▸ **TASK INSTRUCTIONS**
Wherever "click" shows up in the records below, copy the whole line.

═══ LISTED RECORDS ═══

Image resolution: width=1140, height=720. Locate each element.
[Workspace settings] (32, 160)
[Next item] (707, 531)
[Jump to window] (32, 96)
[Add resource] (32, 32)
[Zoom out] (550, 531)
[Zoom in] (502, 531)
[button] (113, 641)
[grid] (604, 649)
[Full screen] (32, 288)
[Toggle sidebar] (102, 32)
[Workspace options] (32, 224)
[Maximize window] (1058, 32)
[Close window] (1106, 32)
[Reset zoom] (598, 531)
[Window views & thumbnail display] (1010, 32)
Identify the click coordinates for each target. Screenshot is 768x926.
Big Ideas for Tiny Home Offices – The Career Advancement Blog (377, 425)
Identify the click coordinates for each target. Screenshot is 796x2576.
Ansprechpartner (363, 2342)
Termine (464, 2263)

═══
═══ LISTED RECORDS ═══

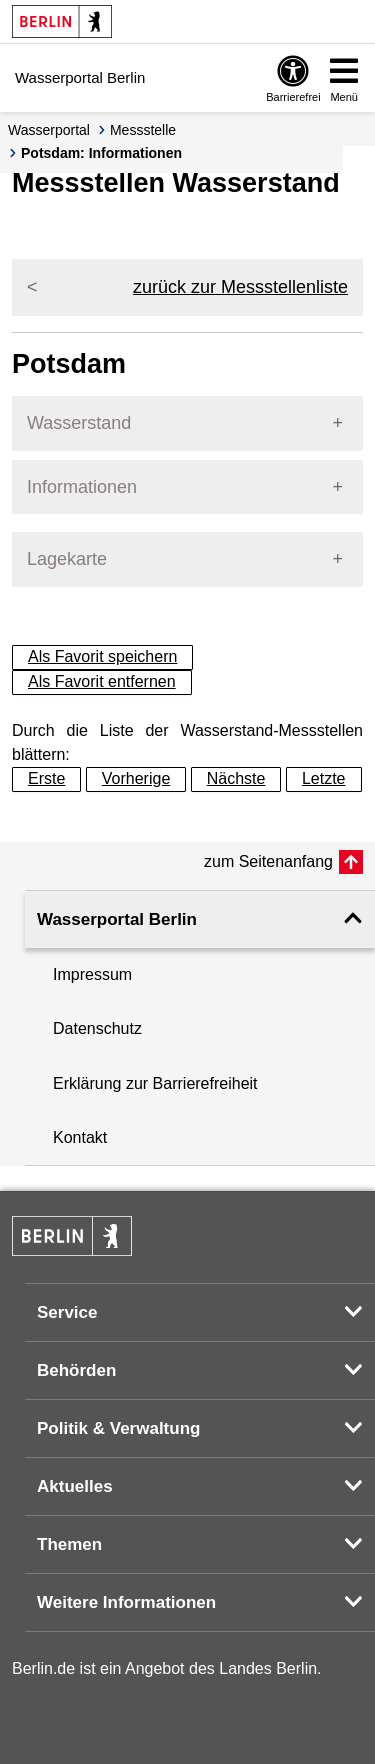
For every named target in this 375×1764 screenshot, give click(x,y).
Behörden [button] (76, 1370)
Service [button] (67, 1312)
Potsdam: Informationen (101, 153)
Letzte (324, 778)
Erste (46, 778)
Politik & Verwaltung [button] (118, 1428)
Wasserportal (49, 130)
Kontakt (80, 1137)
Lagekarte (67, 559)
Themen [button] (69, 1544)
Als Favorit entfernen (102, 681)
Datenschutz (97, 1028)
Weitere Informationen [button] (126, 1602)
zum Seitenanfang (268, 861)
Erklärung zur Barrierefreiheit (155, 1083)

═══

▸ **ANSWER SECTION**
Identify the click coordinates for each target. Screenshot is 768x926.
Identify the click coordinates for each target. Screenshot is 796x2576.
For every named target in this 375×1764 screenshot, give click(x,y).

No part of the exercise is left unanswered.